=== About this exercise ===
Starting at the line that holds "Mask anything matching", reproduce each line exactly up to and including the last line of the records below. Pictures stay out.

Saved entries
++++

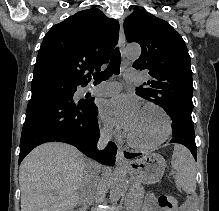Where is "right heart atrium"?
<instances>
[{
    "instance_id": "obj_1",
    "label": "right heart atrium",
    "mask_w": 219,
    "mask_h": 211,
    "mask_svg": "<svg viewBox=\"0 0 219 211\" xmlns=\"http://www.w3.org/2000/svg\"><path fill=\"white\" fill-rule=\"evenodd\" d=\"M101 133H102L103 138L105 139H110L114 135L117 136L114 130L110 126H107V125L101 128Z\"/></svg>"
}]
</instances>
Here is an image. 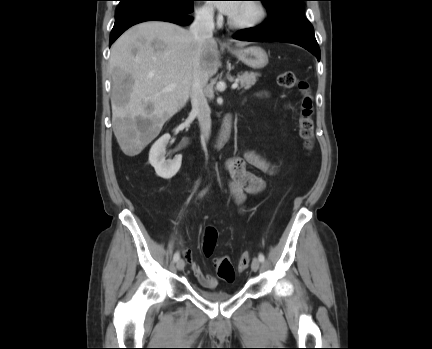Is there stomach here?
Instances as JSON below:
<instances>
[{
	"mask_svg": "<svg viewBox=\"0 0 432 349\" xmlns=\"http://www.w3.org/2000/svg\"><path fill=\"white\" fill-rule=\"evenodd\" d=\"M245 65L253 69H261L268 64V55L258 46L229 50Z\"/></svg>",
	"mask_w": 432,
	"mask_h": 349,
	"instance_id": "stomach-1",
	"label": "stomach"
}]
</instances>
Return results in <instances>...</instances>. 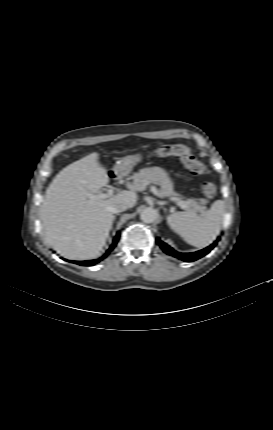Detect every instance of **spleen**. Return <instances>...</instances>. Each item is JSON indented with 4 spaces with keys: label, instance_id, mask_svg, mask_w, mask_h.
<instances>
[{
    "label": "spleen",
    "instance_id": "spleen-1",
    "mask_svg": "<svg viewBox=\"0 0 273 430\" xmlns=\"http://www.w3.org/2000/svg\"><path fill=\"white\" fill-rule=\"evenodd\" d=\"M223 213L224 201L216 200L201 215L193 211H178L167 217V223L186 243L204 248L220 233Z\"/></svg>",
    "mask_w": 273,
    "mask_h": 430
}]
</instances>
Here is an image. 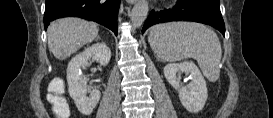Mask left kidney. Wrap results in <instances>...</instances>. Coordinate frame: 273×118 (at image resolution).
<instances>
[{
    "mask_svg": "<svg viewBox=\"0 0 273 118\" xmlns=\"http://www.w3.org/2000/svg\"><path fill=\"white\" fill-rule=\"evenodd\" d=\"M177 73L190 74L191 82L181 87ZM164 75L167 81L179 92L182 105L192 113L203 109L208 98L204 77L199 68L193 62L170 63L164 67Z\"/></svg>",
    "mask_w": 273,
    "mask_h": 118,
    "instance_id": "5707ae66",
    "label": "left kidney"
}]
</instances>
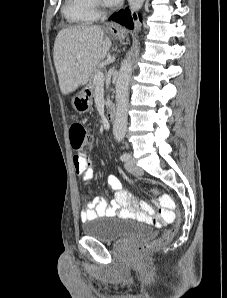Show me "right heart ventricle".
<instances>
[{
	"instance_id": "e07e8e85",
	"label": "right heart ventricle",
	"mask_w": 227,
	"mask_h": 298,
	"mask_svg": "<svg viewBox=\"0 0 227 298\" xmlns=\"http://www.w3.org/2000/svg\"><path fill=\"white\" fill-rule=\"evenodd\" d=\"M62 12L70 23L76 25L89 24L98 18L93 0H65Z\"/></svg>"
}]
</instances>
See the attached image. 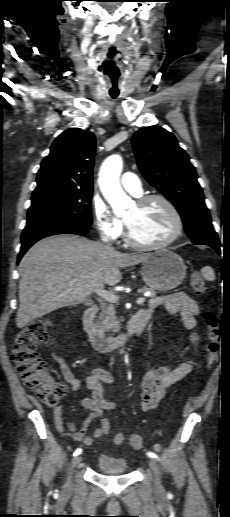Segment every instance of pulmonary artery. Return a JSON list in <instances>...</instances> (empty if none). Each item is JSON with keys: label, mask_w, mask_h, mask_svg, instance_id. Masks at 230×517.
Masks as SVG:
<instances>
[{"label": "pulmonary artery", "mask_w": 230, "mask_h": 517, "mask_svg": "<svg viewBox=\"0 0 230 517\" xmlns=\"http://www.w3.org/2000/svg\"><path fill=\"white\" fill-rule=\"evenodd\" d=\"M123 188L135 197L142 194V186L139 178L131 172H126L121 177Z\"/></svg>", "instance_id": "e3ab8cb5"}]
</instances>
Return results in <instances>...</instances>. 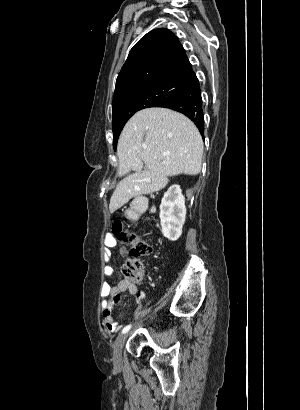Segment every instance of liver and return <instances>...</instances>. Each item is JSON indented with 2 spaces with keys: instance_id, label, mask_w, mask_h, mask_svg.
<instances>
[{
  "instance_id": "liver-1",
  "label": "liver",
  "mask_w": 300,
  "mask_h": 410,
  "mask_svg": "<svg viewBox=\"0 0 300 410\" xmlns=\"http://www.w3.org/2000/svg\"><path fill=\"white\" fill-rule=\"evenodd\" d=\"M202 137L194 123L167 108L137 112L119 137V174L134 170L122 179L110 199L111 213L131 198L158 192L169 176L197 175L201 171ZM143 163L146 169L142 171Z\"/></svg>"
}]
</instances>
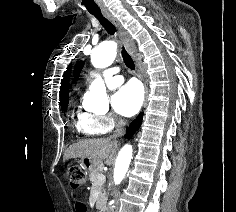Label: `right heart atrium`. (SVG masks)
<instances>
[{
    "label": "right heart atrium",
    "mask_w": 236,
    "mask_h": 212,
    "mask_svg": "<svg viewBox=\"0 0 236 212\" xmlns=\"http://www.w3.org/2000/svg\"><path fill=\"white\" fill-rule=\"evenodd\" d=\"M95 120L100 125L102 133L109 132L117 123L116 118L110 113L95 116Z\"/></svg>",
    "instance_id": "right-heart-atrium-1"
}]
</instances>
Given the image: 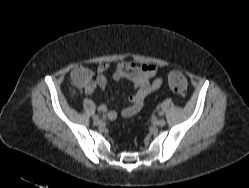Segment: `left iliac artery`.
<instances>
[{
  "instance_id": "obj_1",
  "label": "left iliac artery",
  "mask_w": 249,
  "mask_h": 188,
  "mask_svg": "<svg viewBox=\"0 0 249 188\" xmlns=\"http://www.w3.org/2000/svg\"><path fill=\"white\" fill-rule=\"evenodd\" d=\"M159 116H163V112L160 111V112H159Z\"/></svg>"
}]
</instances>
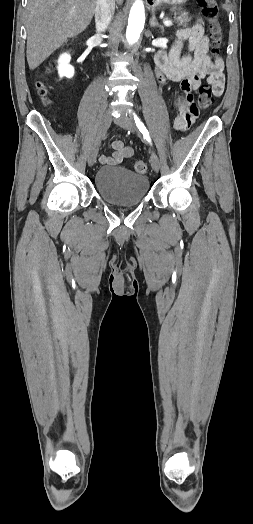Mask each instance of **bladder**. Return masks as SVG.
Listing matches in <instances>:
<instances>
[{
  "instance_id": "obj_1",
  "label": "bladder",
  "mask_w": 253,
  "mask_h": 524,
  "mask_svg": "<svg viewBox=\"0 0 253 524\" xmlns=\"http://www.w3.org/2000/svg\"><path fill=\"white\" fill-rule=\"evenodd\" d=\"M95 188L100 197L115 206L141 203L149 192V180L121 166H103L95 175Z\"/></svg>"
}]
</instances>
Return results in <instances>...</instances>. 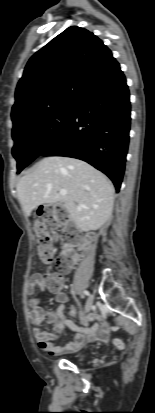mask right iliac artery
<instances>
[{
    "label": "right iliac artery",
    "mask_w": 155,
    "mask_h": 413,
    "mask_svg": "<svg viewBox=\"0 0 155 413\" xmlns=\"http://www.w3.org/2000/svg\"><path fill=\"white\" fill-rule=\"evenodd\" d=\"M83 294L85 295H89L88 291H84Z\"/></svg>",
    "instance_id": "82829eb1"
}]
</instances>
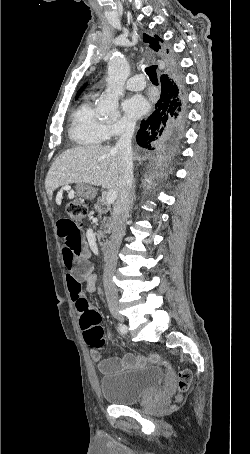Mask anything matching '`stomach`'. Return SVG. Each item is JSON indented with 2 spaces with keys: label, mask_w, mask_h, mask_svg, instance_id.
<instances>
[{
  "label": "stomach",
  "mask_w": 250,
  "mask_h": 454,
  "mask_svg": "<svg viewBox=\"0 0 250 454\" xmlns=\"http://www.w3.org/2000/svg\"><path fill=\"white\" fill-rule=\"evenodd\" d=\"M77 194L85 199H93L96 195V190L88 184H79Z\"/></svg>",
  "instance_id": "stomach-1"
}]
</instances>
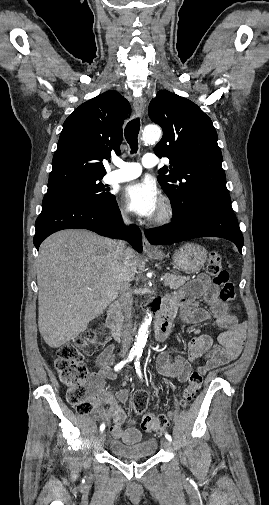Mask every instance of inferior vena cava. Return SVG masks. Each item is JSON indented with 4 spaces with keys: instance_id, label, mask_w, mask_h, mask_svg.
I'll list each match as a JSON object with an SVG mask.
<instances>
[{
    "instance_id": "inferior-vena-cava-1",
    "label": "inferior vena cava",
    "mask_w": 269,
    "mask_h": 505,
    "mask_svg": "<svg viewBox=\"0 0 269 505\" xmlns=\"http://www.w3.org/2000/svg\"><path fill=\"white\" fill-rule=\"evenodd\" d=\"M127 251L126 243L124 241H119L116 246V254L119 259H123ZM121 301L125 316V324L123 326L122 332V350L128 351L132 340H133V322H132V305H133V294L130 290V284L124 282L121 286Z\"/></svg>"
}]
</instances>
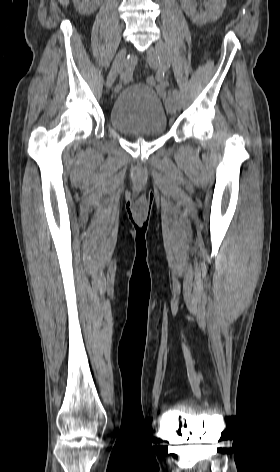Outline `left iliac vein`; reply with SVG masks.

++++

=== Finished exercise ===
Mask anything matching '`stomach`'. Return SVG. Each item is JSON indented with 2 spaces with keys: label, mask_w, mask_h, mask_svg, instance_id.
<instances>
[{
  "label": "stomach",
  "mask_w": 250,
  "mask_h": 454,
  "mask_svg": "<svg viewBox=\"0 0 250 454\" xmlns=\"http://www.w3.org/2000/svg\"><path fill=\"white\" fill-rule=\"evenodd\" d=\"M77 194L85 199H93L96 195V190L88 184H79Z\"/></svg>",
  "instance_id": "stomach-1"
}]
</instances>
Mask every instance of inferior vena cava. Return SVG masks. Each item is JSON indented with 4 spaces with keys: instance_id, label, mask_w, mask_h, mask_svg.
I'll list each match as a JSON object with an SVG mask.
<instances>
[{
    "instance_id": "inferior-vena-cava-1",
    "label": "inferior vena cava",
    "mask_w": 269,
    "mask_h": 505,
    "mask_svg": "<svg viewBox=\"0 0 269 505\" xmlns=\"http://www.w3.org/2000/svg\"><path fill=\"white\" fill-rule=\"evenodd\" d=\"M127 251L126 243L124 241H119L116 246V254L119 259H123ZM121 301L125 316V324L123 326L122 332V350L128 351L132 340H133V322H132V305H133V294L130 290V284L124 282L121 286Z\"/></svg>"
}]
</instances>
Outline `left iliac vein`; reply with SVG masks.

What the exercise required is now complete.